There have been a lot of films and documentaries made about the Rolling Stones, but there is one in particular that is known as the most revealing one ever made. Cocksucker Blues never had an official release date, so two rare screenings will take place this Wednesday and Thursday at the Film Forum in New York.
Cocksucker Blues is a documentary by the photographer Robert Frank, who filmed the band during their American tour in 1972. For unknown reasons, the footage was thought to be to wild to be revealed, so the band and the director made a pact to only show the film several times a year with several warnings added to it. But the film was not intended to come out that way.
The Rolling Stones wanted to be filmed during their triumphant return to concert in the United States. Obviously there was someone filming them while on stage, but what Frank wanted was to show the least known part of a tour – the backstage, the waiting between the shows, the discussions between the members, the boredom and what they did to conquer it. One of the rules of filming Cocksucker Blues was that none of the members could say no while being shot. If that happened, then the director would leave.
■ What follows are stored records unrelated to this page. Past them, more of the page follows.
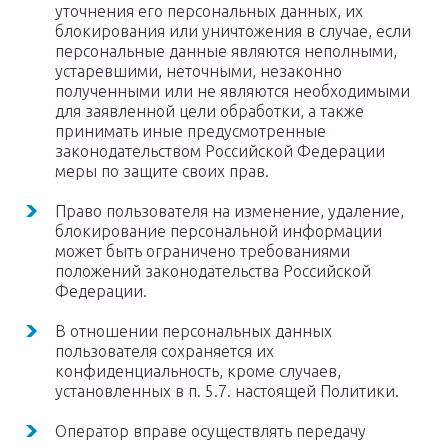
уточнения его персональных данных, их
блокирования или уничтожения в случае, если
персональные данные являются неполными,
устаревшими, неточными, незаконно
полученными или не являются необходимыми
для заявленной цели обработки, а также
принимать иные предусмотренные
законодательством Российской Федерации
меры по защите своих прав.
Право пользователя на изменение, удаление,
блокирование персональной информации
может быть ограничено требованиями
положений законодательства Российской
Федерации.
В отношении персональных данных
пользователя сохраняется их
конфиденциальность, кроме случаев,
установленных в п. 5.7. настоящей Политики.
Оператор вправе осуществлять передачу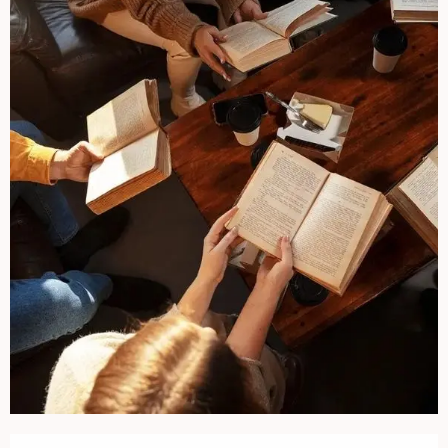
Ouverture et coordonnées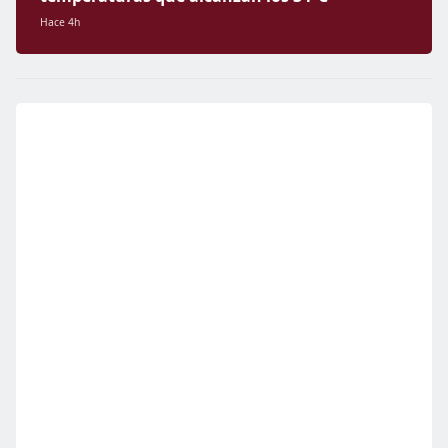
Hace 4h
The fact that they were so great even when doing their routines made the film such a unique cultural piece. The Stones’ creativity and charisma at that time, even if it’s shown through their usual conversations or actions, only proves what a cool and outrageous band they were back then. Seeing them as they once used to be – prominent cheekbones, full lips and skinny abdomens, feels like a throw back 70s.
Cocksucker blues shows what behind the scenes looked like in the 1970s and sends the public back to that period of ‘sex, drugs, and rock’n’roll’.